London's East End Baby Language Lab
Presenter Claudia Hammond starts a new series of All in the Mind by joining mothers and babies at a travelling, high-tech language lab in a Children's Centre in London's East End.
The testing session is just one of many to be carried out over the next two years in the communities of two of London's most deprived boroughs, Tower Hamlets and Newham.
Parents and babies are being invited to participate in a novel psychological study to investigate whether researchers can pick up very early indicators of later language or attention problems in infants as young as 6 months. The babies will be retested and assessed again when they are two years old.
The travelling 'babylab' is a high tech computer screen, set up in local children's centres. The baby sits in front of it and is played various videos and sounds aimed at testing how sensitive he or she is to speech and other aspects of their environments. The computer screen also contains a camera and eye movement tracker, so as well as testing the infants it also records all their responses to what they are seeing and hearing.
For example, at 6 months old, babies should be very interested in looking at faces and mouths when people are speaking, learning which mouth shapes match particular speech sounds. At this age they are likely to know the difference between the look of a mouth saying 'ba' as opposed to 'ga'. This is part of their earliest language development. If they are not able to make these and other discriminations, it could be a sign of language and other developmental problems to come.

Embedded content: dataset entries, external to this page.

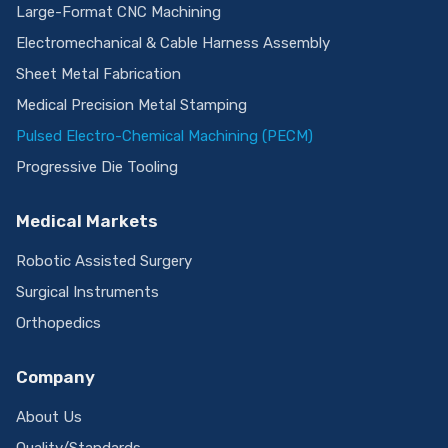
Large-Format CNC Machining
Electromechanical & Cable Harness Assembly
Sheet Metal Fabrication
Medical Precision Metal Stamping
Pulsed Electro-Chemical Machining (PECM)
Progressive Die Tooling
Medical Markets
Robotic Assisted Surgery
Surgical Instruments
Orthopedics
Company
About Us
Quality/Standards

This seems to be the case from studies of babies in formal university laboratories. But this new project aims to find out whether reliable predictors of language and learning difficulties can be picked up with testing equipment out in the real world. And in particular in communities at the lower end of the socio-economic scale. Children from this section of society are at greater risk of language and other developmental problems than children in better-off areas.

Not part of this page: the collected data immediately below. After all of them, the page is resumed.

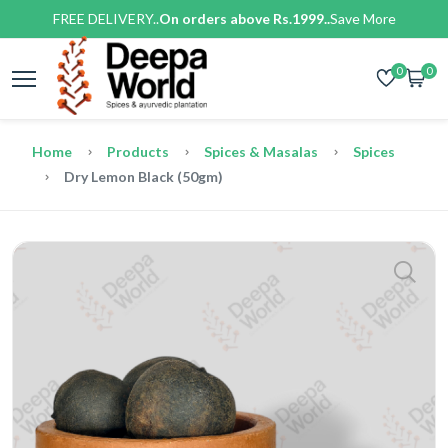
FREE DELIVERY..
On orders above Rs.1999..
Save More
0
0
Home
Products
Spices & Masalas
Spices
Dry Lemon Black (50gm)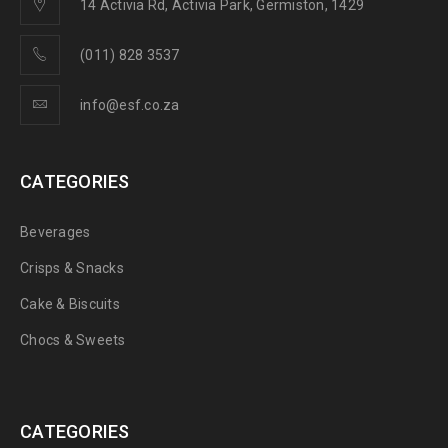
14 Activia Rd, Activia Park, Germiston, 1429
(011) 828 3537
info@esf.co.za
CATEGORIES
Beverages
Crisps & Snacks
Cake & Biscuits
Chocs & Sweets
CATEGORIES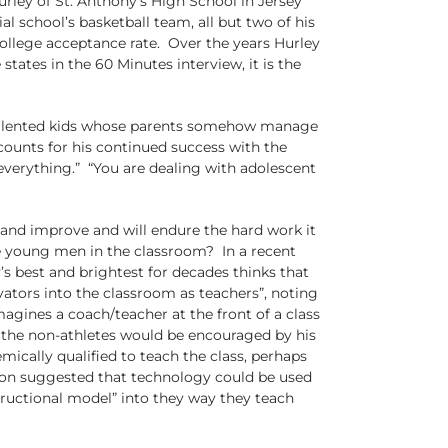
ley of St. Anthony’s High School in Jersey
al school’s basketball team, all but two of his
college acceptance rate. Over the years Hurley
tates in the 60 Minutes interview, it is the
ith talented kids whose parents somehow manage
counts for his continued success with the
everything.” “You are dealing with adolescent
 and improve and will endure the hard work it
se young men in the classroom? In a recent
s best and brightest for decades thinks that
ators into the classroom as teachers”, noting
agines a coach/teacher at the front of a class
d the non-athletes would be encouraged by his
ically qualified to teach the class, perhaps
sion suggested that technology could be used
tructional model” into they way they teach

The community testing sessions are also aimed at increasing parents' understanding and appreciation of how their babies learn about language and the world around them, and demonstrating just how clever their infants are - even at 6 months.
The research project is run by the University of East London and Birkbeck College London. The psychologists hope their findings will in the future allow the identification of individual children with potential problems at the youngest age possible. The idea is that the earliest that weaknesses are identified, the greater the chance the children can be helped to catch up in the development of their communication and social skills.